[BLOG] OCaml Backtraces on Uncaught Exceptions, by OCamlPro

OCamlPro · April 25, 2024, 1:14pm

Greetings Cameleers,

Here’s another one of our heads up about our latest blog release!

Today’s topic is about an unintentionally hidden feature of the OCaml dev
environmment: backtraces on uncaught exception!

We believe this will be old news to the veteran OCaml devs but could be of much
use to the newer Cameleers out there!

Hopefully, you will learn a thing or two from reading this short article, we welcome all feedback in this very thread, thank you for reading!

Kind regards,
The OCamlPro Team

sim642 · April 29, 2024, 7:41pm

If you absolutely need to catch all exceptions, a last resort is to explicitely re-raise “uncatchable” exceptions:
let this_is_a_last_resort =
  try .. with
  | (Sys.Break | Assert_failure _ | Match_failure _) as e -> raise e
  | _ -> ..

I would add to this “uncatchables” list:

Out_of_memory and Stack_overflow, which come from the OCaml runtime. For example, Lwt wants to avoid catching these specifically: Dont catch ocaml runtime exceptions by raphael-proust · Pull Request #964 · ocsigen/lwt · GitHub.
Undefined_recursive_module _, although it’s relatively obscure.

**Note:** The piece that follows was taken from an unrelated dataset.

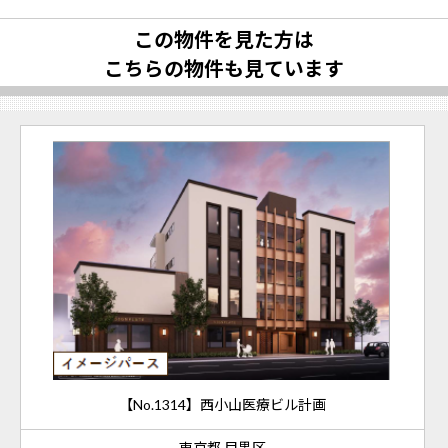
この物件を見た方は
こちらの物件も見ています
【No.1314】西小山医療ビル計画
東京都 目黒区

yawaramin · April 29, 2024, 7:59pm

The standard library should probably provide a predicate that defines whether an exception is ‘uncatchable’ or not. Eg apparently Invalid_argument is not supposed to be caught either.

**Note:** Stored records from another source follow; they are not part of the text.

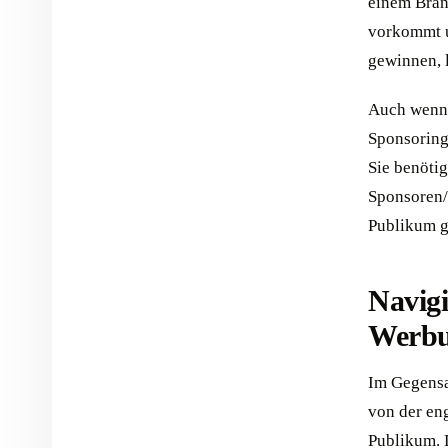
einem Bran
vorkommt u
gewinnen, l
Auch wenn S
Sponsoring
Sie benöti
Sponsoren/
Publikum g
Navigi
Werbu
Im Gegens
von der en
Publikum. 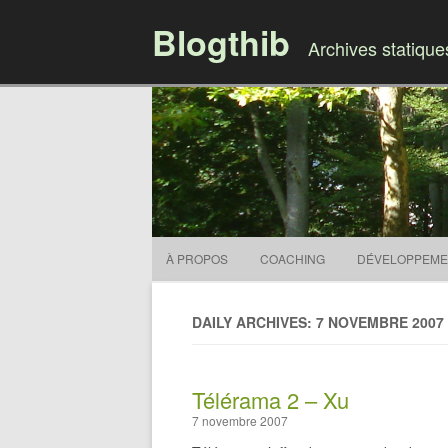
Blogthib
Archives statiqu
À PROPOS
COACHING
DÉVELOPPEME
DAILY ARCHIVES: 7 NOVEMBRE 2007
Télérama 2 – Xu
7 novembre 2007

AltGr · May 15, 2024, 8:05am

Out_of_memory and Stack_overflow

Indeed, I may add a paragraph about those. The thing is that, indeed you never want to catch them, but you probably don’t even want to run finalisers on them (e.g. try ... with ... | e -> finalise(); raise e) because that’s very likely to fail again. Best to not attempt to fail gracefully on those, but as you point out, it’s even worse to catch them “by accident”.

mbarbin · May 15, 2024, 9:40pm

I haven’t yet had the chance to read the blog post, but I’ve been following the ensuing discussion here (Hi Louis!). Regarding the comments about the handling of “uncatchable” exceptions, I wanted to bring up 3 examples from commonly used libraries:

Rresult.R.trap_exn (latest = 0.7.0):

  let trap_exn f v = try Ok (f v) with
  | e ->
      let bt = Printexc.get_raw_backtrace () in
      Error (`Exn_trap (e, bt))

Base.Or_error.try_with (latest = v0.17.0):

let try_with ?(backtrace = false) f =
  try Ok (f ()) with
  | exn -> Error (Error.of_exn exn ?backtrace:(if backtrace then Some `Get else None))
;;

Stdlib.Fun.protect (latest = 5.2)

let protect ~(finally : unit -> unit) work =
  let finally_no_exn () =
    try finally () with e ->
      let bt = Printexc.get_raw_backtrace () in
      Printexc.raise_with_backtrace (Finally_raised e) bt
  in
  match work () with
  | result -> finally_no_exn () ; result
  | exception work_exn ->
      let work_bt = Printexc.get_raw_backtrace () in
      finally_no_exn () ;
      Printexc.raise_with_backtrace work_exn work_bt

I haven’t delved deeply into these examples, but at first glance, it seems like all three might exhibit the characteristic of catching all exceptions, including those that are considered “uncatchable” as discussed here. Do you concur? Is this really an issue in practice?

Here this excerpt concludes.